LISTED RECORDS Start Marker

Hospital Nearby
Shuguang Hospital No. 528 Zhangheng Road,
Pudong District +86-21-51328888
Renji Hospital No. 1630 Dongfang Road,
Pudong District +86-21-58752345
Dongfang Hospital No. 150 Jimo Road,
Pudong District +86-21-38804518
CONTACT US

LISTED RECORDS End Marker

■ TASK DIRECTIONS ■
Could you copy every record above exactly as it appears?

■ TASK SOLUTION ■
Hospital Nearby
Shuguang Hospital No. 528 Zhangheng Road,
Pudong District +86-21-51328888
Renji Hospital No. 1630 Dongfang Road,
Pudong District +86-21-58752345
Dongfang Hospital No. 150 Jimo Road,
Pudong District +86-21-38804518
CONTACT US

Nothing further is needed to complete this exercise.